Disclaimer: I personaggi non mi appartengono e questa è tutta illusione. Non ricavo niente da ciò e tutti i diritti sono di RM e della Fox.
Note:
Finalmente sono riuscita a trovare un pretesto per scrivere un' altra fic su questa versione del mondo di Glee.
In realtà è collegata ai capitoli precedenti dove introduco tutti i personaggi di Glee nel mondo di Harry Potter e racconto dei loro smistamenti e di come le loro storie s'intreccino. Non è fondamentale averla letta per capire questa fic, di per suo molto semplice, ma aiuterebbe comunque ad apprezzarla.
Dovete sapere che farò una serie di avventure slegate l'una dall'altra, a volte totalmente, alcune no quindi potrete trovare riferimenti a cose scritte in precedenza, ad ogni modo linkerò sempre nelle note.
- In secondo luogo, passo a spiegarvi velocemente gli smistamenti che vi servono per comprendere questa fic nel caso non abbiate letto la prima parte:
Kurt è un serpeverde.
Finn è un tassorosso di un anno più grande.
Sue è l'insegnante di pozioni e capo Casa di Serpeverde.
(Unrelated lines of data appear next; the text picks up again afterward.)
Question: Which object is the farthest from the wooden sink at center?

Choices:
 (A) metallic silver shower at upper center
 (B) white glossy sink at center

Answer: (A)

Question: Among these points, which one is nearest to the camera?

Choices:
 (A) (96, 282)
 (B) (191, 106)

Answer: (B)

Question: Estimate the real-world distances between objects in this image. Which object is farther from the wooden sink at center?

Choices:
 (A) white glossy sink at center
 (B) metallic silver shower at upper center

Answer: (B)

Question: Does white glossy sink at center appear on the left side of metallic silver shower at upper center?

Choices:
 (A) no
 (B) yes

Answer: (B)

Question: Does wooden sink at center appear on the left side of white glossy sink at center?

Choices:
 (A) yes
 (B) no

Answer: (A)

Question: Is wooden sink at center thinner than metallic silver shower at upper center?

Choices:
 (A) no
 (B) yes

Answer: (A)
Non era permesso a nessuno studente aggirarsi nei corridoi di notte, ma era risaputo che non tutti riuscivano a star bene attenti alle regole.
Nella scuola di Hogwarts c’erano oggetti di ogni genere oggetti segreti, oggetti pericolosi, oggetti desiderati da milioni di persone e quasi sempre male intenzionate, per questo era un luogo sicuro dove poterli custodire, laddove nessuno sarebbe mai entrato.
Nessuno tranne loro
.

-

Kurt girovagava per il castello con aria stanca; era solo il suo primo anno nella scuola di Hogwarts, ma ciò non gli impediva di commettere qualche birichinata. In realtà, l’obiettivo di Kurt, quella sera, era di vedersi di nascosto in un area del castello con Mercedes, che doveva ridargli alcuni prodotti per il corpo che gli aveva prestato.
Se solo non se li fosse dimenticata il pomeriggio! Doveva ricordarsi di non prestare più cose del genere, neanche agli amici. E poi usare prodotti per il corpo alla loro età era troppo precoce. Per gli altri, ovviamente, non per lui. Lui poteva.
Uscì dal sotterraneo con il cuore in gola; sapeva che stava rischiando per una cosa sciocca, ma era una sua cosa sciocca. Se c’era qualcosa che Kurt adorava erano le cure estetiche, e non importava se era effettivamente troppo piccolo per curarsene, a lui interessavano da quando aveva visto per la prima volta un barattolo di crema per il viso nelle mani di sue madre.
Schizzò velocemente per i corridoi, sperando di non incontrare nessun custode; peccato che la scuola fosse buia e lui non conoscesse ancora qualche incantesimo per farsi sufficientemente luce. Si basò sul suo istinto e sulla flebile luce della luna che filtrava dalle grandi vetrate e dalle poche lampade rimaste accese con un fuoco discretamente basso.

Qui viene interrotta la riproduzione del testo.